Stored records:
══════════

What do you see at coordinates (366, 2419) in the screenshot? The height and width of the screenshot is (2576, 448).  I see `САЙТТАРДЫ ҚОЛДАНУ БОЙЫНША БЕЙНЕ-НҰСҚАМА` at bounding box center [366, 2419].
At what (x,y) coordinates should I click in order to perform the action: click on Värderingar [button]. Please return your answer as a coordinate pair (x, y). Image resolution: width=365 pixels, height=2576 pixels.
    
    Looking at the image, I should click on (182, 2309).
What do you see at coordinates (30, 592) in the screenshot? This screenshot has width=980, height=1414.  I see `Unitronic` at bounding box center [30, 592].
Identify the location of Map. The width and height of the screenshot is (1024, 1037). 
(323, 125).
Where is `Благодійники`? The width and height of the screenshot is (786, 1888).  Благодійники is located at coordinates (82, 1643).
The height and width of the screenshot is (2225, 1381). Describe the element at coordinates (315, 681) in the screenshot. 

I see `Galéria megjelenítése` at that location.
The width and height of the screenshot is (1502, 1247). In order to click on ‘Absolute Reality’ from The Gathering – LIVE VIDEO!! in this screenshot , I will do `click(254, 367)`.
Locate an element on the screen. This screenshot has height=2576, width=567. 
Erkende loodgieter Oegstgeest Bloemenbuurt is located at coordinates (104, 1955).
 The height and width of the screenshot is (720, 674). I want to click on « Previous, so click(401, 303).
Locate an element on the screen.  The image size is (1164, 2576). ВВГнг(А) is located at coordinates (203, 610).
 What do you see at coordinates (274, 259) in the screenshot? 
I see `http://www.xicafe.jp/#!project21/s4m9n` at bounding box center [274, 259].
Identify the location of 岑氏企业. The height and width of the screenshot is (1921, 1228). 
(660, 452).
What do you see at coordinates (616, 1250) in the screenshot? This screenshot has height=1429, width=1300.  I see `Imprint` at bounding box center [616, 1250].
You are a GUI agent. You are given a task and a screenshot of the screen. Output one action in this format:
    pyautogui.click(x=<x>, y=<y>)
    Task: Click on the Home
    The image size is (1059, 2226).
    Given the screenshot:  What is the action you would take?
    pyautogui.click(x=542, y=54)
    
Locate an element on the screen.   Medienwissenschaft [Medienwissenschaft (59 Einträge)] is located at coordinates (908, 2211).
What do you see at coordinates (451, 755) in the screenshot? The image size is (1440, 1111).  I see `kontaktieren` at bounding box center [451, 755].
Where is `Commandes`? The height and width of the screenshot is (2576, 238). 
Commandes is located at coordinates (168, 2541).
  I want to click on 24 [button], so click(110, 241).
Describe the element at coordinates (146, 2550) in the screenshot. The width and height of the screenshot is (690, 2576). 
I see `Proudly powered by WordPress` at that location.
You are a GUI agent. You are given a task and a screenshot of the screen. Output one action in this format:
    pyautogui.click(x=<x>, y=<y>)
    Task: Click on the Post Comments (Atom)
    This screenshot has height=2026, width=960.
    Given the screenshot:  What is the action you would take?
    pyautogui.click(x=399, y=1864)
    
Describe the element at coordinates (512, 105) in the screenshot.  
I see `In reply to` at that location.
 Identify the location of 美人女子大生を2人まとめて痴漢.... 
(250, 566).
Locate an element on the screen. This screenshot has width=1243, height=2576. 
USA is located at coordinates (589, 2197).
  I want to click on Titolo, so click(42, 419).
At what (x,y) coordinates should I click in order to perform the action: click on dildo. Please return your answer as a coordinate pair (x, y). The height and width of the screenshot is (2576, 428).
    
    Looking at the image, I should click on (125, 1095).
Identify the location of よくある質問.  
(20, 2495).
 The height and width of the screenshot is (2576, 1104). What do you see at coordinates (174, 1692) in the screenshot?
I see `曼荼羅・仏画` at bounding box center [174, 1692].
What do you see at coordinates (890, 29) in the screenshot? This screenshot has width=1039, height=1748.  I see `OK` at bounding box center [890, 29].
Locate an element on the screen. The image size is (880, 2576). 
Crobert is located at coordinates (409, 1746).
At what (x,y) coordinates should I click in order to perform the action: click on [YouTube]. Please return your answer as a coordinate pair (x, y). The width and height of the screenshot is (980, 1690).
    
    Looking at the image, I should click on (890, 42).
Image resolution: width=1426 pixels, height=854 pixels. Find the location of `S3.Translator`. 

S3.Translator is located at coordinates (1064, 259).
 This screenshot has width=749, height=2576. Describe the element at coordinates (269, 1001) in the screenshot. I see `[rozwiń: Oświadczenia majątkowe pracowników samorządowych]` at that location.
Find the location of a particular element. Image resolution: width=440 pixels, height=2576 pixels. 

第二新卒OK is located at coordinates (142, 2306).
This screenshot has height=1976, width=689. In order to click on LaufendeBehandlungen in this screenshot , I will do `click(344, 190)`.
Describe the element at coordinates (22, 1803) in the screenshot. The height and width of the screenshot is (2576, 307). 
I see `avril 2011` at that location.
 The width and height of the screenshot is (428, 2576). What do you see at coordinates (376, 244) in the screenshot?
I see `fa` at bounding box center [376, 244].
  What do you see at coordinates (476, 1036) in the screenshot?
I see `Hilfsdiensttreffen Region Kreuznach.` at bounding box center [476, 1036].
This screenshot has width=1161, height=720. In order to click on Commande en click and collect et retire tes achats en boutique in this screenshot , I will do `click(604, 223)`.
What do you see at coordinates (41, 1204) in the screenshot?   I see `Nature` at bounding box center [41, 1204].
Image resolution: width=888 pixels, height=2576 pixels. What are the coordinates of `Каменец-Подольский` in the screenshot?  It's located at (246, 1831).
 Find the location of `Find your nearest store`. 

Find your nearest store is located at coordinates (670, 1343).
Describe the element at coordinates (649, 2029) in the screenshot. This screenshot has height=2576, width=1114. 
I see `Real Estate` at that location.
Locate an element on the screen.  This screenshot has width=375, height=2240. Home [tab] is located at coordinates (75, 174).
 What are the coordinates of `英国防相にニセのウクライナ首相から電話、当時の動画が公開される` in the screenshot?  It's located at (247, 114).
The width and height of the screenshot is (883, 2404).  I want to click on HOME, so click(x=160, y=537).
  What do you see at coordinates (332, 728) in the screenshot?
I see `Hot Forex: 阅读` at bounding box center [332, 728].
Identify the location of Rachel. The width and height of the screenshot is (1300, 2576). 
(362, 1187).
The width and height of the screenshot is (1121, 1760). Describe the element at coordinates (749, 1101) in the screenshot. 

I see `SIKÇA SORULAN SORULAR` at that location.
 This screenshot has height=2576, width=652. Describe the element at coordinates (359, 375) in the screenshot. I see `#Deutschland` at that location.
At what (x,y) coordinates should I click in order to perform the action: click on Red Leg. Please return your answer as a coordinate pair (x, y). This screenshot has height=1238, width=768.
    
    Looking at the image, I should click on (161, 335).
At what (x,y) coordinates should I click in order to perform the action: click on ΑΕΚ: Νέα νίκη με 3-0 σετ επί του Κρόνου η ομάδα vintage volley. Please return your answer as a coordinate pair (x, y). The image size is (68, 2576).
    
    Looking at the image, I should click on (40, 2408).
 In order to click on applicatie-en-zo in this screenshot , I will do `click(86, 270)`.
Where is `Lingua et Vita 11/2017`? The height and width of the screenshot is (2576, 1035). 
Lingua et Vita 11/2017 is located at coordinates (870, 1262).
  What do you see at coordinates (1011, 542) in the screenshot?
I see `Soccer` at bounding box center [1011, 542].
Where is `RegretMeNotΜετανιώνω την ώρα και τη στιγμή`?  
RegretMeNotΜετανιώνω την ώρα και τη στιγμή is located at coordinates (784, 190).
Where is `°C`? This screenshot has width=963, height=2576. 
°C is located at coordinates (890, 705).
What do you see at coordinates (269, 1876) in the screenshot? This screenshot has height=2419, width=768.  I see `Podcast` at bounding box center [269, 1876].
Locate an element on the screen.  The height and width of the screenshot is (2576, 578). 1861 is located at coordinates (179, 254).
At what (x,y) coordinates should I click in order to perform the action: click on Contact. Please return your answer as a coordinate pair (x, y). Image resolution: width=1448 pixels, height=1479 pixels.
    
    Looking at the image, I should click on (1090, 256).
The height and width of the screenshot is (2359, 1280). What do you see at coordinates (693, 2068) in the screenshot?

══════════

> WORK TO BE COMPLETED
Nothing but the lines from the one with "What do you see at coordinates (269, 1876)" through the end of the data above should be repeated, each exactly as it stands.

> WRITTEN ANSWER
What do you see at coordinates (269, 1876) in the screenshot? This screenshot has height=2419, width=768.  I see `Podcast` at bounding box center [269, 1876].
Locate an element on the screen.  The height and width of the screenshot is (2576, 578). 1861 is located at coordinates (179, 254).
At what (x,y) coordinates should I click in order to perform the action: click on Contact. Please return your answer as a coordinate pair (x, y). Image resolution: width=1448 pixels, height=1479 pixels.
    
    Looking at the image, I should click on (1090, 256).
The height and width of the screenshot is (2359, 1280). What do you see at coordinates (693, 2068) in the screenshot?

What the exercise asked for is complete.